[Source records]

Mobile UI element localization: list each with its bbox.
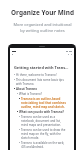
staticText: What can you do with Transno? (19, 110, 64, 114)
staticText: Transno is an outline-based note-taking … (21, 97, 68, 109)
staticText: Getting started with Trans... (14, 65, 69, 70)
staticText: About Transno (16, 87, 38, 91)
staticText: Transno can be used as a notebook, docum… (21, 115, 68, 127)
staticText: Transno is available on the web, iOS and… (21, 141, 68, 149)
staticText: This document lists some basic tips with… (16, 78, 68, 86)
staticText: Transno can be used to draw the mind map… (21, 128, 68, 140)
staticText: What is Transno? (19, 92, 42, 96)
staticText: Hi there, welcome to Transno! (16, 73, 57, 77)
staticText: More organized and intuitional by writin… (13, 22, 72, 34)
staticText: Organize Your Mind (11, 8, 74, 17)
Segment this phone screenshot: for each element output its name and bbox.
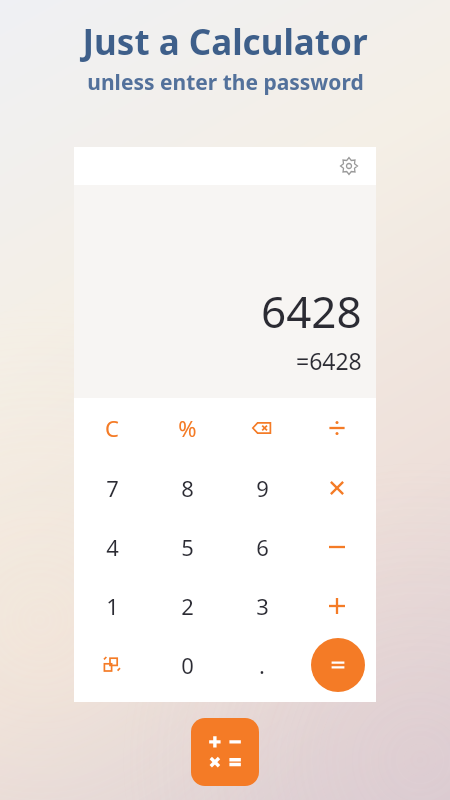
button[interactable]: 1 <box>82 576 142 636</box>
button[interactable]: . <box>232 635 292 695</box>
button[interactable]: 2 <box>157 576 217 636</box>
button[interactable]: Plus <box>307 576 367 636</box>
staticText: unless enter the password <box>87 68 364 97</box>
button[interactable]: Convert <box>82 635 142 695</box>
button[interactable]: 7 <box>82 458 142 518</box>
staticText: 3 <box>256 591 269 621</box>
button[interactable]: Backspace <box>232 398 292 458</box>
staticText: Just a Calculator <box>82 18 368 66</box>
button[interactable]: Equals <box>311 638 365 692</box>
staticText: % <box>178 413 197 443</box>
button[interactable]: 5 <box>157 517 217 577</box>
button[interactable]: 8 <box>157 458 217 518</box>
staticText: =6428 <box>296 345 362 376</box>
staticText: 6428 <box>261 281 362 341</box>
staticText: 9 <box>256 473 269 503</box>
button[interactable]: 9 <box>232 458 292 518</box>
staticText: 2 <box>181 591 194 621</box>
button[interactable]: C <box>82 398 142 458</box>
button[interactable]: 6 <box>232 517 292 577</box>
button[interactable]: % <box>157 398 217 458</box>
staticText: . <box>259 650 265 680</box>
staticText: 8 <box>181 473 194 503</box>
button[interactable]: Minus <box>307 517 367 577</box>
button[interactable]: 4 <box>82 517 142 577</box>
button[interactable]: Settings <box>334 151 364 181</box>
button[interactable]: 0 <box>157 635 217 695</box>
staticText: 4 <box>106 532 119 562</box>
staticText: 7 <box>106 473 119 503</box>
staticText: C <box>105 413 119 443</box>
button[interactable]: Divide <box>307 398 367 458</box>
button[interactable]: Calculator app <box>191 718 259 786</box>
button[interactable]: 3 <box>232 576 292 636</box>
staticText: 1 <box>106 591 119 621</box>
staticText: 6 <box>256 532 269 562</box>
button[interactable]: Multiply <box>307 458 367 518</box>
staticText: 5 <box>181 532 194 562</box>
staticText: 0 <box>181 650 194 680</box>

[/Source records]

What you need to do: Extract every line containing the string "bbox" from the data above.

Reply:
Mobile UI element localization: list each with its bbox.
Segment this phone screenshot: for each element output its name and bbox.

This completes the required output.